Falling for Argentina (and Brazil)

 

 

By Judy Carmack Bross

 

 

 

Visitors on the Brazil side of Iguazu Falls view the Devil’s Throat cauldron.

 

“Argentina has the Falls, Brazil has the view.”

 

When it’s 97 degrees, a boat trip under the Iguazu Falls in Argentina and Brazil is yet another way you welcome this natural wonder of the world that led Eleanor Roosevelt to say “poor Niagara” when she visited. 

 

The Argentine side of the Iguazu Falls whose name means “big water”. 

 

The ultimate splash zone—where your clothes dry quickly in the heat and you are off to see more of the 275 individual waterfalls— which followed sophisticated Buenos Aires now in late springtime convinced me that there’s no country I’d rather visit whether soaking wet under the falls or strolling blossom-filled boulevards.

 

The coatimundi makes his presence known as we head to the Falls.

 

Peaceful iguanas are everywhere.

 

Taller than Niagara and wider than Victoria Falls in Zimbabwe and Zambia, Iguazu Falls is often revered as the world’s most spectacular waterfall and is one of the seven natural wonders of the world.

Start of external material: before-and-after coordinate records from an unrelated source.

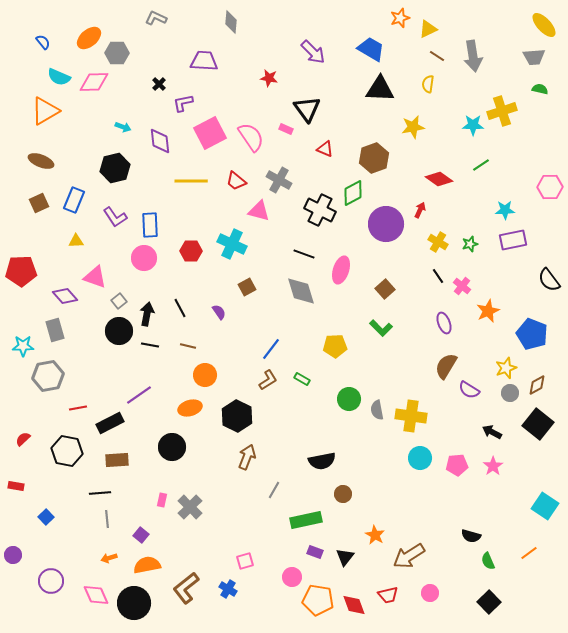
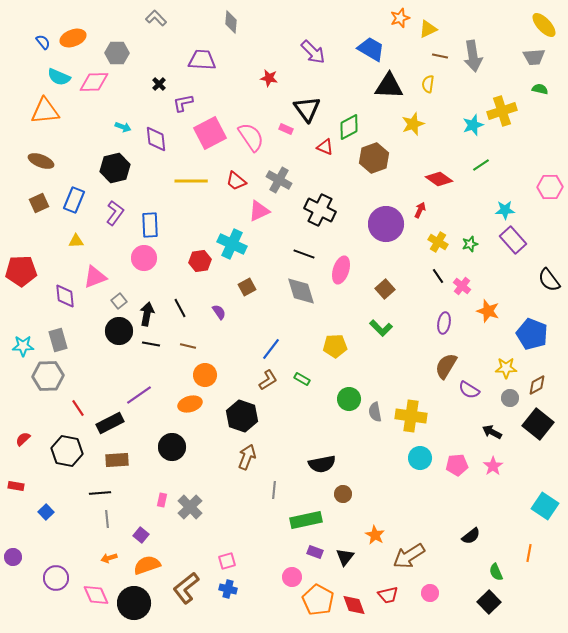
gray L-shape at (156, 18): rotated 20 degrees clockwise
orange ellipse at (89, 38): moved 16 px left; rotated 20 degrees clockwise
brown line at (437, 56): moved 3 px right; rotated 21 degrees counterclockwise
purple trapezoid at (204, 61): moved 2 px left, 1 px up
black triangle at (380, 89): moved 9 px right, 3 px up
orange triangle at (45, 111): rotated 24 degrees clockwise
cyan star at (473, 125): rotated 20 degrees counterclockwise
yellow star at (413, 127): moved 3 px up; rotated 10 degrees counterclockwise
purple diamond at (160, 141): moved 4 px left, 2 px up
red triangle at (325, 149): moved 2 px up
green diamond at (353, 193): moved 4 px left, 66 px up
pink triangle at (259, 211): rotated 40 degrees counterclockwise
purple L-shape at (115, 217): moved 4 px up; rotated 110 degrees counterclockwise
purple rectangle at (513, 240): rotated 60 degrees clockwise
red hexagon at (191, 251): moved 9 px right, 10 px down; rotated 10 degrees counterclockwise
pink triangle at (95, 277): rotated 40 degrees counterclockwise
purple diamond at (65, 296): rotated 35 degrees clockwise
orange star at (488, 311): rotated 30 degrees counterclockwise
purple ellipse at (444, 323): rotated 30 degrees clockwise
gray rectangle at (55, 330): moved 3 px right, 10 px down
black line at (150, 345): moved 1 px right, 1 px up
yellow star at (506, 368): rotated 20 degrees clockwise
gray hexagon at (48, 376): rotated 8 degrees clockwise
gray circle at (510, 393): moved 5 px down
red line at (78, 408): rotated 66 degrees clockwise
orange ellipse at (190, 408): moved 4 px up
gray semicircle at (377, 410): moved 2 px left, 2 px down
black hexagon at (237, 416): moved 5 px right; rotated 8 degrees counterclockwise
black semicircle at (322, 461): moved 3 px down
gray line at (274, 490): rotated 24 degrees counterclockwise
blue square at (46, 517): moved 5 px up
black semicircle at (471, 536): rotated 54 degrees counterclockwise
orange line at (529, 553): rotated 42 degrees counterclockwise
purple circle at (13, 555): moved 2 px down
pink square at (245, 561): moved 18 px left
green semicircle at (488, 561): moved 8 px right, 11 px down
orange semicircle at (147, 565): rotated 8 degrees counterclockwise
purple circle at (51, 581): moved 5 px right, 3 px up
blue cross at (228, 589): rotated 18 degrees counterclockwise
orange pentagon at (318, 600): rotated 20 degrees clockwise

Situated on the triple frontier of Brazil, Argentina and Paraguay which you can see in the distance, Iguazu Falls spans an almost two-mile width.  A UNESCO World Heritage site with an incredible u-shaped chasm called Devil’s Throat, it offers a bird sanctuary where you are in direct contact with almost 1500 winged creatures in high-ceiling habitats, and hotels in the rain forest with spa amenities.

Toucans kept an eye on us, while parrots, macaws and scarlet ibis showed their Technicolor feathers.

 

The plush-crested Jay flitted back and forth close to the Falls.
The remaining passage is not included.